To avoid duplicates, I keep track of what I have embedded previously with the HASH of the previous embedding text, and use this as an index into my embedding database.
For example, “mouse” has a Sha3-256 hash of
import hashlib
X = "mouse"
H = hashlib.sha3_256(X.encode())
print(f"HASH: {H.hexdigest()}")
# HASH: 6ca66ca0a1713279fbdc1d0f5568d033d3593004251c3f564186a4e4e284cdeb
Then whenever I embed anything else, I compute the hash, and see if it is in my embedding database, if it is, then I don’t have to embed it, I just pull the previous embedding vector. You won’t have duplicates if you do this!

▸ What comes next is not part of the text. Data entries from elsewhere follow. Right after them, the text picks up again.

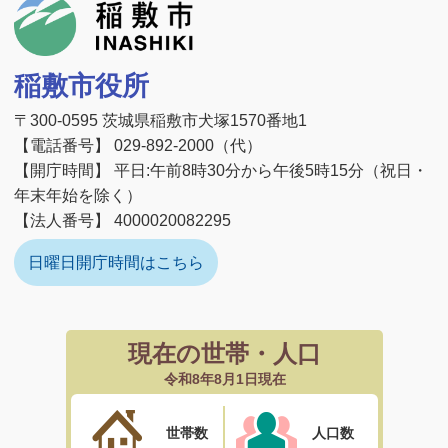
稲敷市
稲敷市役所
〒300-0595 茨城県稲敷市犬塚1570番地1
【電話番号】 029-892-2000（代）
【開庁時間】 平日:午前8時30分から午後5時15分（祝日・
年末年始を除く）
【法人番号】 4000020082295
日曜日開庁時間はこちら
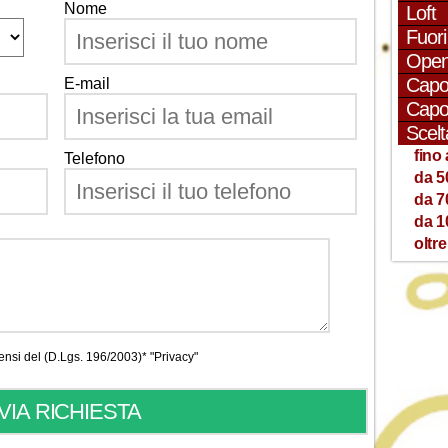
Nome
Loft
Fuori
Open
Capo
E-mail
Capo
Scelt
fino 
Telefono
da 5
da 7
da 1
oltre
 sensi del (D.Lgs. 196/2003)*
"Privacy"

Note that GPT is case sensitive, so “Mouse” is different than “mouse”, and luckily this results in a separate hash too:
import hashlib
X = "Mouse"
H = hashlib.sha3_256(X.encode())
print(f"HASH: {H.hexdigest()}")
# HASH: 4c2e2fe9ae1d56701bea18593b67dc59d862106f959a132c640352780b5d0339
You can go with lower-case hashes too, but realize GPT “sees” that “Mouse” is different than “mouse”.
Note: Sha3-256 is probably overkill, but that’s what I use these days.

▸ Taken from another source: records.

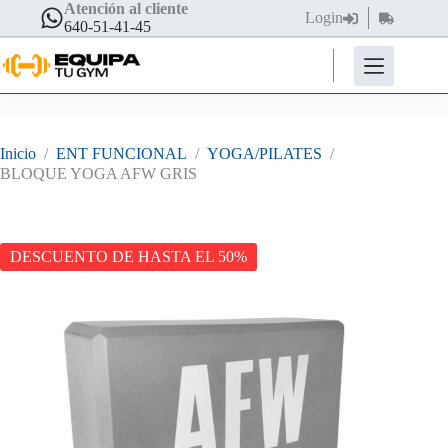
Saltar
Atención al cliente
Login
Carro
al
640-51-41-45
de
contenido
compra
Inicio
/
ENT FUNCIONAL
/
YOGA/PILATES
/
BLOQUE YOGA AFW GRIS
DESCUENTO DE HASTA EL 50%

Oh, and to be clear, this is only on the database/lookup side. In my case, for search, I scan the database to create an in-memory data structure that is a python dict, keys are the hash and the numpy version of the embedding vector. Then this is saved as a pickle to S3, and loaded in-memory when I am ready to search. So you will periodically update this file as your embedded data (knowledge) changes over time.